• **Task brief**: Could you please return each line of the data that has the word "info"?

────────────────────────────────────────

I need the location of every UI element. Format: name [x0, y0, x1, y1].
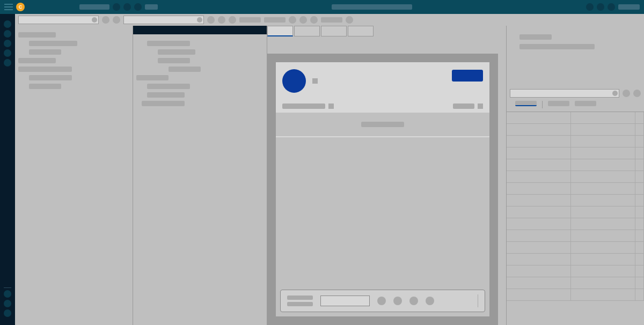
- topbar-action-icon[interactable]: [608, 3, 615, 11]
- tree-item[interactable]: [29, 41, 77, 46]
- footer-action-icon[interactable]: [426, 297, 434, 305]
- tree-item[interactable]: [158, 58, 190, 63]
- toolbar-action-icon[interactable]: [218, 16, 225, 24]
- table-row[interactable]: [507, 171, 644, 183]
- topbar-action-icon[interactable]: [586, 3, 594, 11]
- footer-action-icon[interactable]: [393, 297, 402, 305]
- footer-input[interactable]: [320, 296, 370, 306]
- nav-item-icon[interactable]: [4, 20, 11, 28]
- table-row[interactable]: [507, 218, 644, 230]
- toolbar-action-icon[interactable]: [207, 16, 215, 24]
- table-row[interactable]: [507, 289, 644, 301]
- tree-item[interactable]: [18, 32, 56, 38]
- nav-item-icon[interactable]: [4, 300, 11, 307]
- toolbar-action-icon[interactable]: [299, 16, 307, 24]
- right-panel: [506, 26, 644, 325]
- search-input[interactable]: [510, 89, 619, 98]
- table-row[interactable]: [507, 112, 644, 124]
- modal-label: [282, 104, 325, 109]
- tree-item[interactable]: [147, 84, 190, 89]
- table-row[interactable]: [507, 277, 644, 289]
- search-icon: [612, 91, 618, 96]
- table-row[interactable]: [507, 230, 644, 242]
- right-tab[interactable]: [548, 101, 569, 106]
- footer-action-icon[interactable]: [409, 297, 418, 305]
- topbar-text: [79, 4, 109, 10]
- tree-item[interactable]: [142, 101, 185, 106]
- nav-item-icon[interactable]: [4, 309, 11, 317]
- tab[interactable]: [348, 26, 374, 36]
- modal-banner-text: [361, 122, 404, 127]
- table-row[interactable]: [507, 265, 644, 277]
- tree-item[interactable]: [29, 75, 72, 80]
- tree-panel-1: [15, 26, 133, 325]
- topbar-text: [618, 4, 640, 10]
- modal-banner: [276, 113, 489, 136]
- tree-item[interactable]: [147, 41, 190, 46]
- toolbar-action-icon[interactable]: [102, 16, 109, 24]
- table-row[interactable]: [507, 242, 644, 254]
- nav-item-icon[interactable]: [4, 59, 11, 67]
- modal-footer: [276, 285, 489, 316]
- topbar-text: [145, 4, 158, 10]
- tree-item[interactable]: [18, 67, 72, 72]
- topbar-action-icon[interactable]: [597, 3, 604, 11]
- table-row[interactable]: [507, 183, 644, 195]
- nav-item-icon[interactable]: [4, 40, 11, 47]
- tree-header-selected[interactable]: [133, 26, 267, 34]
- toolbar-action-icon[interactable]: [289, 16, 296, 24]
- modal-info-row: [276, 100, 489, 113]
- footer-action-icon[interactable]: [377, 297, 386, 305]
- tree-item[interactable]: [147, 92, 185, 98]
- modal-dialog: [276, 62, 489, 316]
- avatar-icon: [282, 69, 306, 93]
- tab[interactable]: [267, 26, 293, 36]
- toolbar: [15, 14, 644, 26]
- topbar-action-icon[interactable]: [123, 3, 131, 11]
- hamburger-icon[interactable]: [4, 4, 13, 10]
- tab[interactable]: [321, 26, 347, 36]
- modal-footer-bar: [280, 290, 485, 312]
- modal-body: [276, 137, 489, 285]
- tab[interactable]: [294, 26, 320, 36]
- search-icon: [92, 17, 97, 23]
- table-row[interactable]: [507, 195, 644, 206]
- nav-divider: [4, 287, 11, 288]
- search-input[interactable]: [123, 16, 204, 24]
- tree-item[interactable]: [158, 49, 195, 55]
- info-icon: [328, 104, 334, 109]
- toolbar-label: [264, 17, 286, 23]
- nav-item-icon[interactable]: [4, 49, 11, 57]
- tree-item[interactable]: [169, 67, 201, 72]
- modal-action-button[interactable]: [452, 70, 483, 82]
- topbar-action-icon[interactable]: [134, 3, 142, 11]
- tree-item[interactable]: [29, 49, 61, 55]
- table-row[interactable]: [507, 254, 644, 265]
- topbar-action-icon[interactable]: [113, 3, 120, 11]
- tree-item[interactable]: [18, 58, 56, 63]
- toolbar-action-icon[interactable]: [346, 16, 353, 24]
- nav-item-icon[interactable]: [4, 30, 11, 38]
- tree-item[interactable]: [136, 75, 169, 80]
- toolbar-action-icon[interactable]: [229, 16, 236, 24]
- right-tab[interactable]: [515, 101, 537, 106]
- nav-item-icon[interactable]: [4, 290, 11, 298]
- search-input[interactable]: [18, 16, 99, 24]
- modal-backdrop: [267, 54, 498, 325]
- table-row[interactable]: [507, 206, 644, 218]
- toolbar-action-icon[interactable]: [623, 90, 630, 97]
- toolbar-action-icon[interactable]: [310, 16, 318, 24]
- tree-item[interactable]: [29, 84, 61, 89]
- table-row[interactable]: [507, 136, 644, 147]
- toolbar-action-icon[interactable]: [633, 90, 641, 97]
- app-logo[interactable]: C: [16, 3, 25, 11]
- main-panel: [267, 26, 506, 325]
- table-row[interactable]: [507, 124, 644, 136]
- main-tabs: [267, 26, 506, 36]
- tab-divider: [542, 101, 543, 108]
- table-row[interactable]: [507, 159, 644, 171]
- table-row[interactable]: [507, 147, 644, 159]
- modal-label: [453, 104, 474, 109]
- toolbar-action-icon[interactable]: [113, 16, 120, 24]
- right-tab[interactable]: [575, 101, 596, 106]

────────────────────────────────────────

• **Answer space**:
- modal-info-row: [276, 100, 489, 113]
- info-icon: [328, 104, 334, 109]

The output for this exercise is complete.